We can interpret the price of a \(D\) or \(R\) contract as the probability of a \(D\) or \(R\) win to aggregate the market’s beliefs. At equilibrium prices, the number of \(D\) contracts is equal to the number of \(R\) contracts and the total budget of predictors who think \(D\) is more likely to win over \(p_D\) is equal to the total budget of predictors who think \(R\) is more likely to win over \(p_R\)

Liquidity in Prediction Markets#

One challenge in some prediction markets is large bid-ask spreads. This leads to poor information aggregation. Why might spreads be large?

Definition 35 (Liquidity Providers)

People who buy low now and sell high later without caring about the final realization. Liquidity providers leave bid/ask resting orders on the order book that other investors can buy/sell with at any time. When liquidity providers buy and sell, they earn their spread.

In general, competition between liquidity providers drives spread down. Providing liquidity seems like a good deal, but prices can change.

Theorem 26

If the market has already aggregated all available public information, there is no point in trading.

It turns out this result still holds with private information:

Theorem 27

If the market has already aggregated all available public information, there are no further trades even if some individuals have private information.

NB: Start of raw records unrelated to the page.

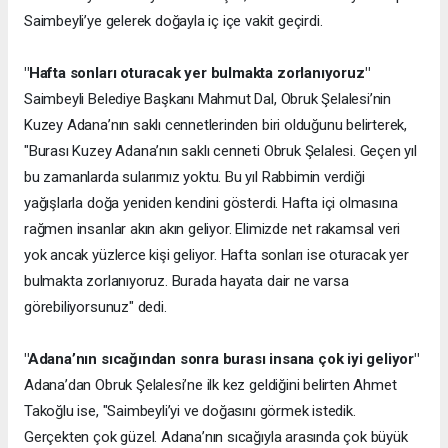
Saimbeyli’ye gelerek doğayla iç içe vakit geçirdi.
"Hafta sonları oturacak yer bulmakta zorlanıyoruz"
Saimbeyli Belediye Başkanı Mahmut Dal, Obruk Şelalesi’nin
Kuzey Adana’nın saklı cennetlerinden biri olduğunu belirterek,
"Burası Kuzey Adana’nın saklı cenneti Obruk Şelalesi. Geçen yıl
bu zamanlarda sularımız yoktu. Bu yıl Rabbimin verdiği
yağışlarla doğa yeniden kendini gösterdi. Hafta içi olmasına
rağmen insanlar akın akın geliyor. Elimizde net rakamsal veri
yok ancak yüzlerce kişi geliyor. Hafta sonları ise oturacak yer
bulmakta zorlanıyoruz. Burada hayata dair ne varsa
görebiliyorsunuz" dedi.
"Adana’nın sıcağından sonra burası insana çok iyi geliyor"
Adana’dan Obruk Şelalesi’ne ilk kez geldiğini belirten Ahmet
Takoğlu ise, "Saimbeyli’yi ve doğasını görmek istedik.
Gerçekten çok güzel. Adana’nın sıcağıyla arasında çok büyük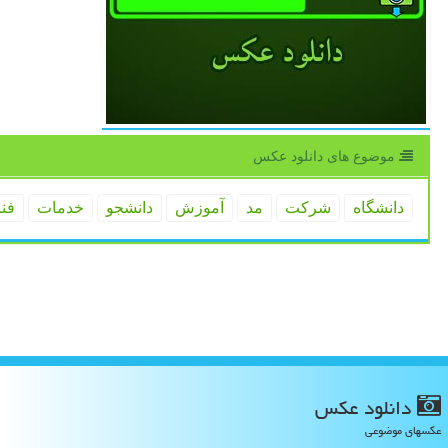
موضوع های دانلود عكس
دانشگاه
شركت
مد
آموزش
دانشجو
خدمات
فن
دانلود عكس
عکسهای موضوعی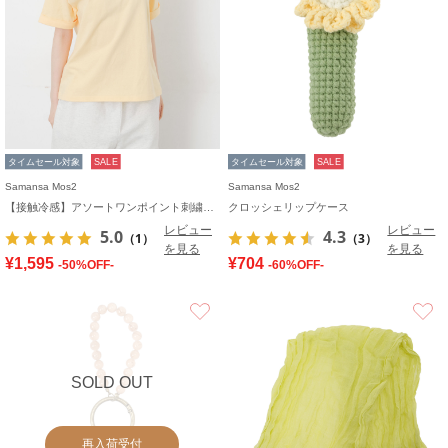
タイムセール対象
SALE
タイムセール対象
SALE
Samansa Mos2
Samansa Mos2
【接触冷感】アソートワンポイント刺繍Tシャツ
クロッシェリップケース
レビュー
レビュー
5.0
4.3
（1）
（3）
を見る
を見る
¥1,595
¥704
-50%OFF-
-60%OFF-
お気に入り
SOLD OUT
再入荷受付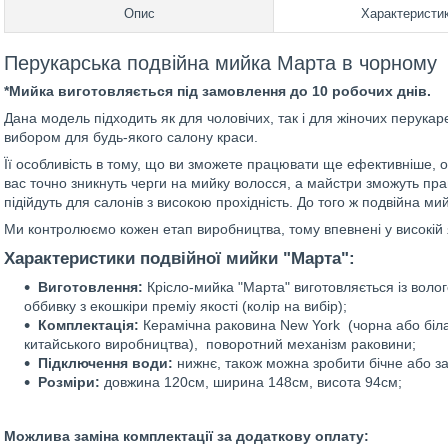
Опис
Характеристи
Перукарська подвійна мийка Марта в чорному 
*Мийка виготовляється під замовлення до 10 робочих днів.
Дана модель підходить як для чоловічих, так і для жіночих перука
вибором для будь-якого салону краси.
Її особливість в тому, що ви зможете працювати ще ефективніше, об
вас точно зникнуть черги на мийку волосся, а майстри зможуть пра
підійдуть для салонів з високою прохідність. До того ж подвійна м
Ми контролюємо кожен етап виробництва, тому впевнені у високій я
Характеристики подвійної мийки "Марта":
Виготовлення:
Крісло-мийка "Марта" виготовляється із вол
оббивку з екошкіри преміу якості (колір на вибір);
Комплектація:
Керамічна раковина New York (чорна або біла
китайського виробництва), поворотний механізм раковини;
Підключення води:
нижнє, також можна зробити бічне або за
Розміри:
довжина 120см, ширина 148см, висота 94см;
Можлива заміна комплектації за додаткову оплату: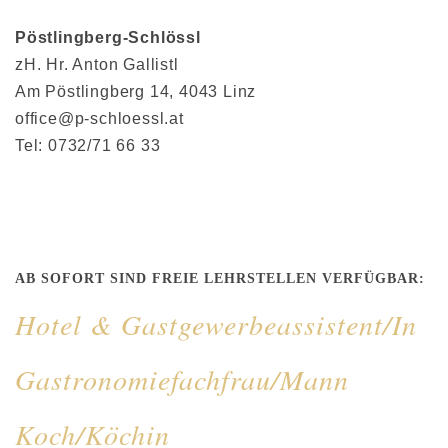
Pöstlingberg-Schlössl
zH. Hr. Anton Gallistl
Am Pöstlingberg 14, 4043 Linz
office@p-schloessl.at
Tel:
0732/71 66 33
AB SOFORT SIND FREIE LEHRSTELLEN VERFÜGBAR:
Hotel & Gastgewerbeassistent/In
Gastronomiefachfrau/Mann
Koch/Köchin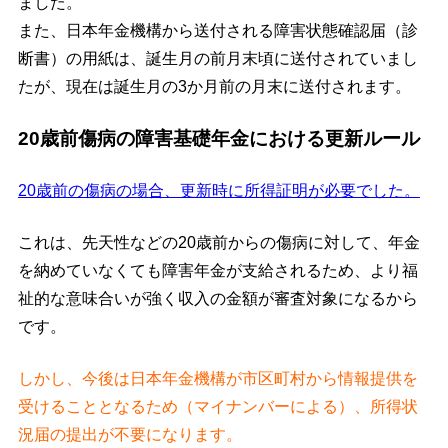
ました。
また、日本年金機構から送付される障害状態確認届（診
断書）の用紙は、誕生月の前月末頃に送付されていまし
たが、現在は誕生月の3か月前の月末に送付されます。
20歳前傷病の障害基礎年金における更新ルール
20歳前の傷病の場合、更新時に所得証明が必要でした。
これは、先天性などの20歳前からの傷病に対して、年金
を納めていなくても障害年金が支給されるため、より福
祉的な意味合いが強く収入の金額が審査対象になるから
です。
しかし、今後は日本年金機構が市区町村から情報提供を
受けることとなるため（マイナンバーによる）、所得状
況届の提出が不要になります。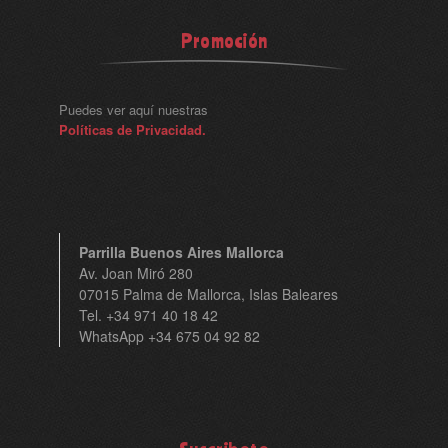
Promoción
Puedes ver aquí nuestras
Políticas de Privacidad.
Parrilla Buenos Aires Mallorca
Av. Joan Miró 280
07015 Palma de Mallorca, Islas Baleares
Tel. +34 971 40 18 42
WhatsApp +34 675 04 92 82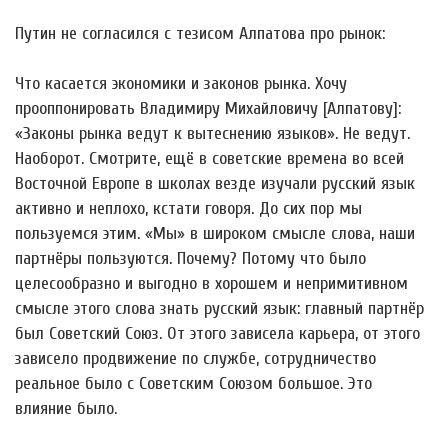
Путин не согласился с тезисом Алпатова про рынок:
Что касается экономики и законов рынка. Хочу
прооппонировать Владимиру Михайловичу [Алпатову]:
«Законы рынка ведут к вытеснению языков». Не ведут.
Наоборот. Смотрите, ещё в советские времена во всей
Восточной Европе в школах везде изучали русский язык
активно и неплохо, кстати говоря. До сих пор мы
пользуемся этим. «Мы» в широком смысле слова, наши
партнёры пользуются. Почему? Потому что было
целесообразно и выгодно в хорошем и непримитивном
смысле этого слова знать русский язык: главный партнёр
был Советский Союз. От этого зависела карьера, от этого
зависело продвижение по службе, сотрудничество
реальное было с Советским Союзом большое. Это
влияние было.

Proof. Suppose someone has private information that leads to them wanting a trade. Then, no one would want to be the other person in the trade since trades are zero-sum so if the person with private information expects to make a profit, anyone that trades with them must be making an expected loss.

Information Cascades#

Information aggregation is a dynamic process. To model this:

  1. There are \(n\) ordered agents \(1,2,...,n\);

  2. Going in sequence, agent \(i\):

    1. Observes a private signal;

    2. Observes others’ actions but not others’ signals;

    3. Chooses some action.

Example 12

Suppose an urn has red and blue balls, Either \(2/3\) balls are red and \(1/3\) are blue, or \(2/3\) are blue and \(1/3\) are red. Participants draw a ball and observe its color (with replacement to avoid probability issues), then sequentially guess if there are more blue or red balls. If the first two players draw a blue ball and guess that there are more blue balls, then even if someone in the future draws a red ball, they still will guess blue. This leads to an information cascade where players past the third ignore their information and blindly trust players one and two.

Suppose in truth, there are \(2/3\) red balls and \(1/3\) blue balls. Three cases of what happens in the first two rounds:

  1. Correct cascade: \(\mathbb{P}({\mathrm{Red}, \mathrm{Red}}) = \frac{2}{3} \cdot \frac{2}{3} = \frac{4}{9}\);

  2. Wrong cascade: \(\mathbb{P}({\mathrm{Blue}, \mathrm{Blue}}) = \frac{1}{3} \cdot \frac{1}{3} = \frac{1}{9}\);

  3. No cascade: \(\mathbb{P}({\mathrm{Red}, \mathrm{Blue} \text{ or } \mathrm{Blue}, \mathrm{Red}}) = \frac{2}{3} \cdot \frac{1}{3} +\frac{1}{3} \cdot \frac{2}{3} = \frac{4}{9}\).

Then, the probability of a correct cascade is four times likelier than a wrong cascade, so even with infinitely many samples there’s a \(20\%\) chance of the crowd guessing completely wrong.

Example 13

  1. Two pricing algorithms for the same book led to a spiral of misinforming one another, leading to textbooks priced at \(20\) million.

  2. On 5/6/2010, stock markets lost around one trillion of value but mostly recovered in 36 minutes. Official theory: one trader allegedly caused the crash by trading from their parents’ garage.